→ **Required work**
Take the entries below and print only the lines from the one with "The image size is (1349, 1225)." through the one with "This screenshot has height=2576, width=710.", exactly as they stand, both ends included.

Collected data
______________________________
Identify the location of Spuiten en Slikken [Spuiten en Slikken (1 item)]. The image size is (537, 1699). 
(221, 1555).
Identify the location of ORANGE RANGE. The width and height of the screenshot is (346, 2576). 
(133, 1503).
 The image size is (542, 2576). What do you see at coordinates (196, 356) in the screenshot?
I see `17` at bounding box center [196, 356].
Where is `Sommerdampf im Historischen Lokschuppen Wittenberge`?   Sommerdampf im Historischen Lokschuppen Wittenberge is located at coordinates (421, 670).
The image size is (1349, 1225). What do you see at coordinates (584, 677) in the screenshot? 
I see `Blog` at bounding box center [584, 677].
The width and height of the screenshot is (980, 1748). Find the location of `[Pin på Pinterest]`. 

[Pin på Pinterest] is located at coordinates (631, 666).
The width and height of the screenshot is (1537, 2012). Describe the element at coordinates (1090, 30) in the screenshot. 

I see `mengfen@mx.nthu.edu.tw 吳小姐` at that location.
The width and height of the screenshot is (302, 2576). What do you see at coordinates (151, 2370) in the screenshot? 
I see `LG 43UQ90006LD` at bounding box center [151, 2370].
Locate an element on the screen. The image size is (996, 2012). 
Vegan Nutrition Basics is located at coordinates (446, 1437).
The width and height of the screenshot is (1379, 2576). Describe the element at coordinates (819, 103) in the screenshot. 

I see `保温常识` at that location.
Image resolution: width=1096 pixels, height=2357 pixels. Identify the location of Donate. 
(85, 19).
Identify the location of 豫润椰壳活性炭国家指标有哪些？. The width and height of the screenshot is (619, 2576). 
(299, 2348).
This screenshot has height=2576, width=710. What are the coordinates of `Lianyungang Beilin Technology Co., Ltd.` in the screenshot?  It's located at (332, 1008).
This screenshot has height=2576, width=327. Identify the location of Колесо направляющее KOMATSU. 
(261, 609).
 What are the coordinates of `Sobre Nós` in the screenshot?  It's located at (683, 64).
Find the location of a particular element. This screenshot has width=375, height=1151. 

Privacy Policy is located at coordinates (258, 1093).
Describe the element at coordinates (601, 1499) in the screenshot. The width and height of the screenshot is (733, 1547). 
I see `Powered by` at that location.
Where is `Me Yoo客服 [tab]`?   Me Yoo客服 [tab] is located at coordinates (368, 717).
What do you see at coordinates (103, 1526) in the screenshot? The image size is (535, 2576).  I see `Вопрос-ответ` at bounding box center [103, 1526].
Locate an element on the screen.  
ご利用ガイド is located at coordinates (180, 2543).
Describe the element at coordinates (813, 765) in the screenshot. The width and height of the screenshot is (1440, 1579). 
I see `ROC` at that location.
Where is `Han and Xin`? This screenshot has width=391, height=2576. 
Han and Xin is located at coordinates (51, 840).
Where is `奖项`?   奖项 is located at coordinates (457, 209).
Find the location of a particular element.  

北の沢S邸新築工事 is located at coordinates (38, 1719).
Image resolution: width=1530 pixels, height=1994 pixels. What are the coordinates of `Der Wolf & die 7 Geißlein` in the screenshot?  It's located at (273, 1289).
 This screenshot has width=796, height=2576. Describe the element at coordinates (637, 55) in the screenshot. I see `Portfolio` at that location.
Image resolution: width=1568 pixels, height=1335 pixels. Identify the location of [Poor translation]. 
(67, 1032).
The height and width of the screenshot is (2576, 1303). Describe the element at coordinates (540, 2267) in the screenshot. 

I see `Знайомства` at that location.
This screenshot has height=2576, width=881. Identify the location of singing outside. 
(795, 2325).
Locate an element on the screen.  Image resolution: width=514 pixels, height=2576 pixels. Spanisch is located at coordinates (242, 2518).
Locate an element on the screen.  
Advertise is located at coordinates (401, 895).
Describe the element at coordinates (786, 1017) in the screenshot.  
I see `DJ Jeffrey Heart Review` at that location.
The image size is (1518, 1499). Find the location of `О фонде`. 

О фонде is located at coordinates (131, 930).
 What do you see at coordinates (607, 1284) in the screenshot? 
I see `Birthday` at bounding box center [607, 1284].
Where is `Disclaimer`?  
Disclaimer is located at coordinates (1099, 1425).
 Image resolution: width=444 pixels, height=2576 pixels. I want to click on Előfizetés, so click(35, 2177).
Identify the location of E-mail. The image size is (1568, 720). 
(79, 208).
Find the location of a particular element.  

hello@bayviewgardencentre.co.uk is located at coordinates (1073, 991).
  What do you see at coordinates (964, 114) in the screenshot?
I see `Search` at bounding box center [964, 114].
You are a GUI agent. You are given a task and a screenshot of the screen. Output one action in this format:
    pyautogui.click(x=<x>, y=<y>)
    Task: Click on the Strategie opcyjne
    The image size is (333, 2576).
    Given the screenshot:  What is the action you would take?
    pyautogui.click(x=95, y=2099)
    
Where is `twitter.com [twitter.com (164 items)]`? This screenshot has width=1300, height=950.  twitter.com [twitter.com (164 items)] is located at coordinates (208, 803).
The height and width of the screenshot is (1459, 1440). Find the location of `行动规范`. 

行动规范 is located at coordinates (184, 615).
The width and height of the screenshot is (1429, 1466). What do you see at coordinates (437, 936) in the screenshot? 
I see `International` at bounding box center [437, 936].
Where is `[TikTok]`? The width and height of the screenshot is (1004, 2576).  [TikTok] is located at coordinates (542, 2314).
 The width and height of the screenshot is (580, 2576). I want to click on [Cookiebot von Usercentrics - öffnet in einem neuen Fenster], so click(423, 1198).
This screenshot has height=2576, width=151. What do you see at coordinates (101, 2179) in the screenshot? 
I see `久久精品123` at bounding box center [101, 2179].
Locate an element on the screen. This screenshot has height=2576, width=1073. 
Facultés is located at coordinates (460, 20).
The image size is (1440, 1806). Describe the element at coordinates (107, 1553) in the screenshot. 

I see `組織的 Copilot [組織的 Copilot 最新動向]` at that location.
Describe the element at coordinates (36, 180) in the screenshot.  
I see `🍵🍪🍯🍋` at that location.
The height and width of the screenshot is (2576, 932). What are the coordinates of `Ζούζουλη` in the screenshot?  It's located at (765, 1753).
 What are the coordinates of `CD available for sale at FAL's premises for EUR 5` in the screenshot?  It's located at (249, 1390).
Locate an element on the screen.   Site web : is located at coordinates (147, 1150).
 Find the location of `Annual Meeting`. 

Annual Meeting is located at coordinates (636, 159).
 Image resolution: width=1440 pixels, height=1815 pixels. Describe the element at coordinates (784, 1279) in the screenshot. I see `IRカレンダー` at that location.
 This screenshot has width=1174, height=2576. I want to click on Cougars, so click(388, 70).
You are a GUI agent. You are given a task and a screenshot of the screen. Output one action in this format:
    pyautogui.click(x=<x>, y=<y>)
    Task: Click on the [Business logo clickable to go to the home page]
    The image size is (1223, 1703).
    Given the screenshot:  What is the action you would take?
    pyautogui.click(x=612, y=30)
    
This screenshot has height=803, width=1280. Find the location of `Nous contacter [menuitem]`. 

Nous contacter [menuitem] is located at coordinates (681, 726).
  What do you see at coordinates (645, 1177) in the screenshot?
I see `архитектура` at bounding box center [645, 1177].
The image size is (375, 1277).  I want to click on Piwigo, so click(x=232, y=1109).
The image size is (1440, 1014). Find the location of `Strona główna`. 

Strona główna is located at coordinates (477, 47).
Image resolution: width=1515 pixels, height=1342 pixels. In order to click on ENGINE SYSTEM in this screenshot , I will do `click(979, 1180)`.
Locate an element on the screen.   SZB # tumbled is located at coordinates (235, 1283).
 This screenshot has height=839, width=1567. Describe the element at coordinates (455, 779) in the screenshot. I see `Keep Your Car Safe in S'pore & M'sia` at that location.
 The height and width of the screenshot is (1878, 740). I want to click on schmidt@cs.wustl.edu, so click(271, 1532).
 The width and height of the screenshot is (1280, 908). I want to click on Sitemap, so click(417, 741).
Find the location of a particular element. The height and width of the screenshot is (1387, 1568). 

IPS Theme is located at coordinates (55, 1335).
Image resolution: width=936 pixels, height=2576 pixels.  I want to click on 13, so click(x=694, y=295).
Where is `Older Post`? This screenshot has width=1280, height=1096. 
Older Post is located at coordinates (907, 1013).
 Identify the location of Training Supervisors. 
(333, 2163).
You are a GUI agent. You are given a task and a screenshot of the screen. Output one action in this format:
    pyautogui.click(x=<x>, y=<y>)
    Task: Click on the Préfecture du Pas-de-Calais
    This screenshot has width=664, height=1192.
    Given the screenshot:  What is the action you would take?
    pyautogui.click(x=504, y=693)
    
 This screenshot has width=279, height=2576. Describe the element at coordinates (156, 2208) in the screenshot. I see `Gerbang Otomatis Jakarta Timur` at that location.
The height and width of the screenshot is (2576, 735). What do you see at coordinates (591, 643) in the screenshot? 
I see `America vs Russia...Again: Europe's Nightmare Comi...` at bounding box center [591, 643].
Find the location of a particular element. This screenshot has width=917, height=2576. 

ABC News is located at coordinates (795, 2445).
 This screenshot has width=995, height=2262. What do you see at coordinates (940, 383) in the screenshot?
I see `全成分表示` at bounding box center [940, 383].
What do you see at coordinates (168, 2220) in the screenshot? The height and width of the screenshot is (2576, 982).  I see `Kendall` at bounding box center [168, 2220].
______________________________
→ **Worked solution**
The image size is (1349, 1225). What do you see at coordinates (584, 677) in the screenshot? 
I see `Blog` at bounding box center [584, 677].
The width and height of the screenshot is (980, 1748). Find the location of `[Pin på Pinterest]`. 

[Pin på Pinterest] is located at coordinates (631, 666).
The width and height of the screenshot is (1537, 2012). Describe the element at coordinates (1090, 30) in the screenshot. 

I see `mengfen@mx.nthu.edu.tw 吳小姐` at that location.
The width and height of the screenshot is (302, 2576). What do you see at coordinates (151, 2370) in the screenshot? 
I see `LG 43UQ90006LD` at bounding box center [151, 2370].
Locate an element on the screen. The image size is (996, 2012). 
Vegan Nutrition Basics is located at coordinates (446, 1437).
The width and height of the screenshot is (1379, 2576). Describe the element at coordinates (819, 103) in the screenshot. 

I see `保温常识` at that location.
Image resolution: width=1096 pixels, height=2357 pixels. Identify the location of Donate. 
(85, 19).
Identify the location of 豫润椰壳活性炭国家指标有哪些？. The width and height of the screenshot is (619, 2576). 
(299, 2348).
This screenshot has height=2576, width=710. What are the coordinates of `Lianyungang Beilin Technology Co., Ltd.` in the screenshot?  It's located at (332, 1008).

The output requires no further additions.